● **Source information**
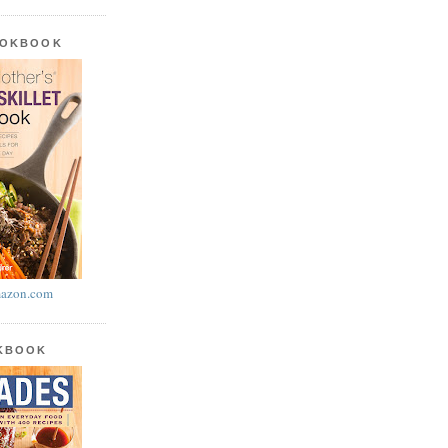
OOKBOOK
azon.com
OKBOOK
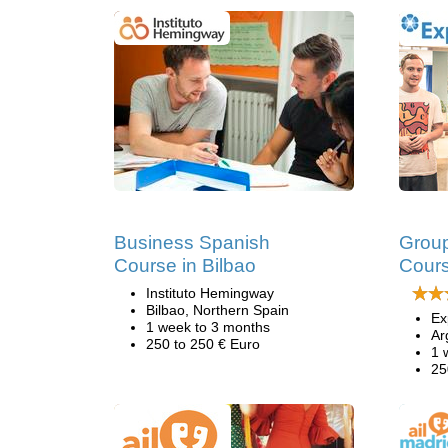
Business Spanish
Group
Course in Bilbao
Cours
Instituto Hemingway
Bilbao, Northern Spain
Ex
1 week to 3 months
Ar
250 to 250 € Euro
1 
25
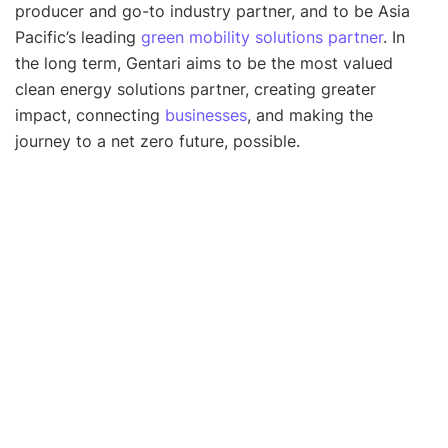
producer and go-to industry partner, and to be Asia
Pacific’s leading
green mobility solutions partner
. In
the long term, Gentari aims to be the most valued
clean energy solutions partner, creating greater
impact, connecting
businesses
, and making the
journey to a net zero future, possible.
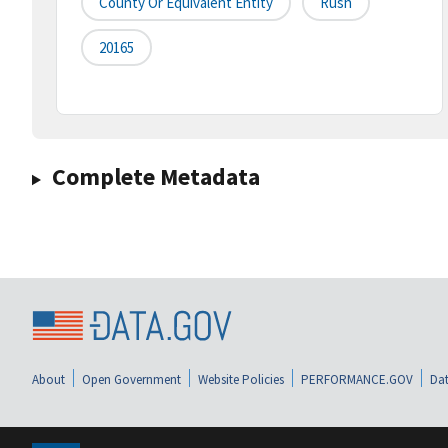
County Or Equivalent Entity
Rush
20165
Complete Metadata
About
Open Government
Website Policies
PERFORMANCE.GOV
Dat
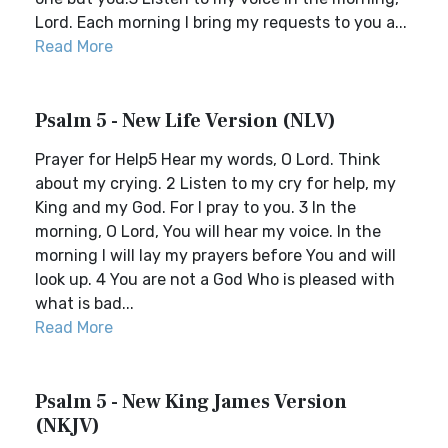
Lord. Each morning I bring my requests to you a...
Read More
Psalm 5 - New Life Version (NLV)
Prayer for Help5 Hear my words, O Lord. Think
about my crying. 2 Listen to my cry for help, my
King and my God. For I pray to you. 3 In the
morning, O Lord, You will hear my voice. In the
morning I will lay my prayers before You and will
look up. 4 You are not a God Who is pleased with
what is bad...
Read More
Psalm 5 - New King James Version
(NKJV)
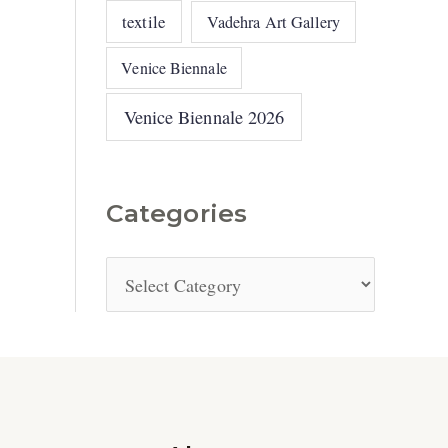
textile
Vadehra Art Gallery
Venice Biennale
Venice Biennale 2026
Categories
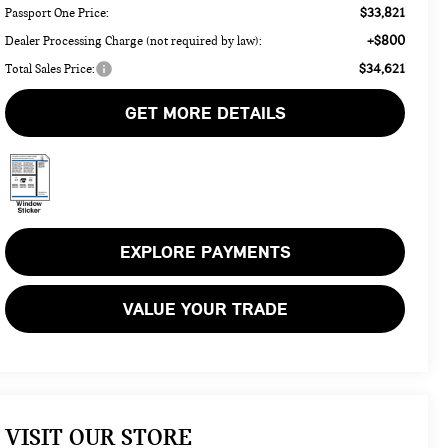
$33,821
Passport One Price:
+$800
Dealer Processing Charge (not required by law):
$34,621
Total Sales Price:
GET MORE DETAILS
EXPLORE PAYMENTS
VALUE YOUR TRADE
VISIT OUR STORE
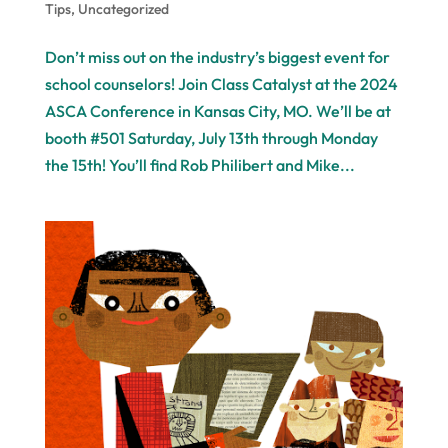
Tips
,
Uncategorized
Don’t miss out on the industry’s biggest event for
school counselors! Join Class Catalyst at the 2024
ASCA Conference in Kansas City, MO. We’ll be at
booth #501 Saturday, July 13th through Monday
the 15th! You’ll find Rob Philibert and Mike...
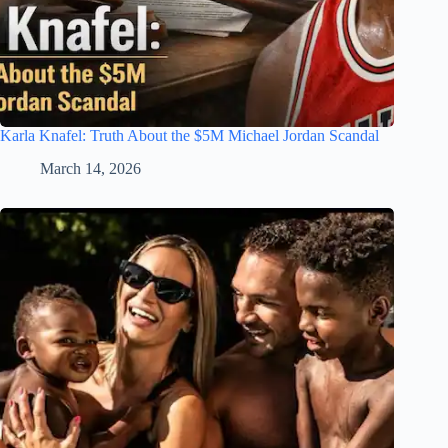
Karla Knafel: Truth About the $5M Michael Jordan Scandal
March 14, 2026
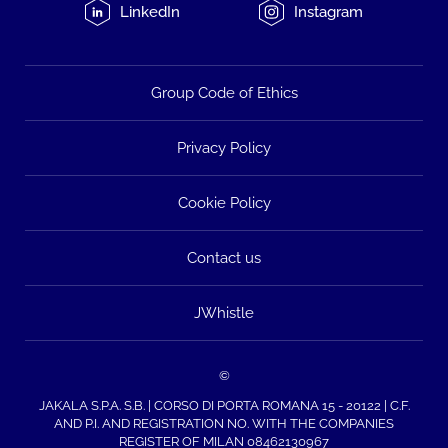
LinkedIn
Instagram
Group Code of Ethics
Privacy Policy
Cookie Policy
Contact us
JWhistle
©
JAKALA S.P.A. S.B. | CORSO DI PORTA ROMANA 15 - 20122 | C.F.
AND P.I. AND REGISTRATION NO. WITH THE COMPANIES
REGISTER OF MILAN 08462130967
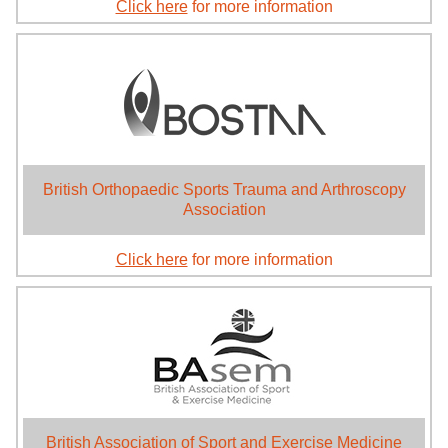
Click here
for more information
British Orthopaedic Sports Trauma and Arthroscopy
Association
Click here
for more information
British Association of Sport and Exercise Medicine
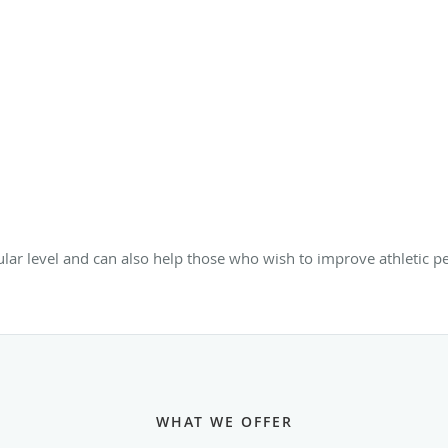
lular level and can also help those who wish to improve athletic
WHAT WE OFFER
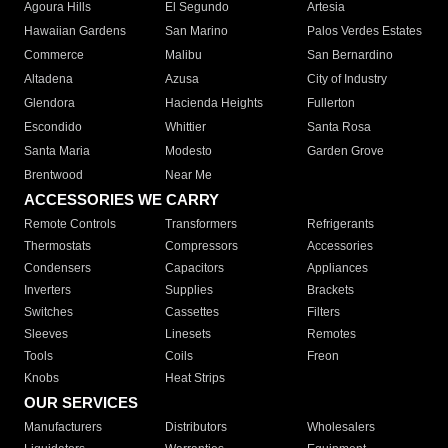
Agoura Hills
El Segundo
Artesia
Hawaiian Gardens
San Marino
Palos Verdes Estates
Commerce
Malibu
San Bernardino
Altadena
Azusa
City of Industry
Glendora
Hacienda Heights
Fullerton
Escondido
Whittier
Santa Rosa
Santa Maria
Modesto
Garden Grove
Brentwood
Near Me
ACCESSORIES WE CARRY
Remote Controls
Transformers
Refrigerants
Thermostats
Compressors
Accessories
Condensers
Capacitors
Appliances
Inverters
Supplies
Brackets
Switches
Cassettes
Filters
Sleeves
Linesets
Remotes
Tools
Coils
Freon
Knobs
Heat Strips
OUR SERVICES
Manufacturers
Distributors
Wholesalers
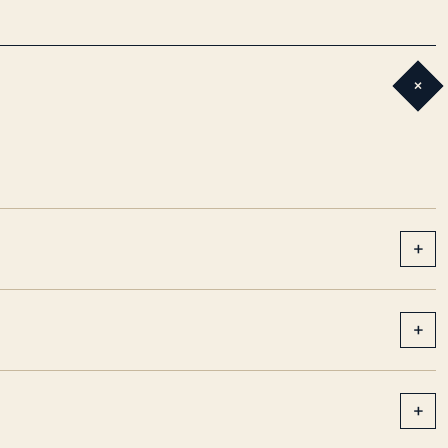
+
+
+
+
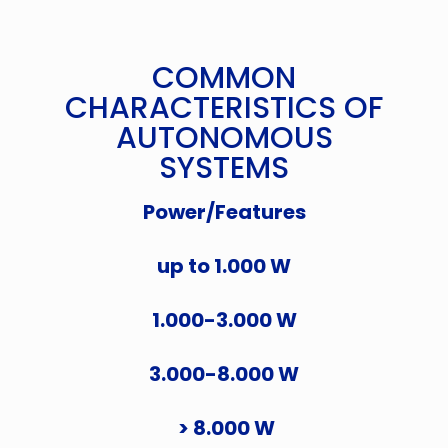
COMMON
CHARACTERISTICS OF
AUTONOMOUS
SYSTEMS
Power/Features
up to 1.000 W
1.000-3.000 W
3.000-8.000 W
> 8.000 W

● **What the task asks**
Scan the lines above for the word "City" and copy every one where it occurs.

● **Completed task**
ASCA Conference in Kansas City, MO. We’ll be at
City of Industry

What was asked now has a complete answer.